**GOAL OF THE EXERCISE**
Reproduce all the lines below exactly and omit the images.

**DATA SUPPLIED**
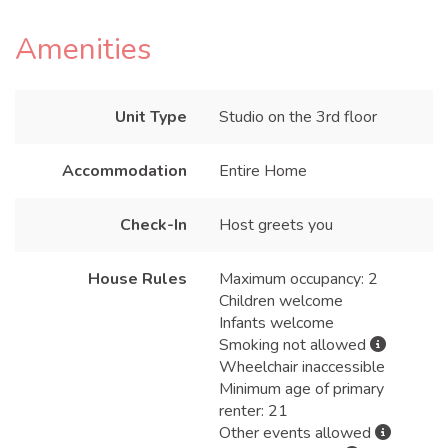
Amenities
Unit Type
Studio on the 3rd floor
Accommodation
Entire Home
Check-In
Host greets you
House Rules
Maximum occupancy: 2
Children welcome
Infants welcome
Smoking not allowed
Wheelchair inaccessible
Minimum age of primary
renter: 21
Other events allowed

**ANSWER TO THE PROBLEM**
Amenities
Unit Type
Studio on the 3rd floor
Accommodation
Entire Home
Check-In
Host greets you
House Rules
Maximum occupancy: 2
Children welcome
Infants welcome
Smoking not allowed
Wheelchair inaccessible
Minimum age of primary
renter: 21
Other events allowed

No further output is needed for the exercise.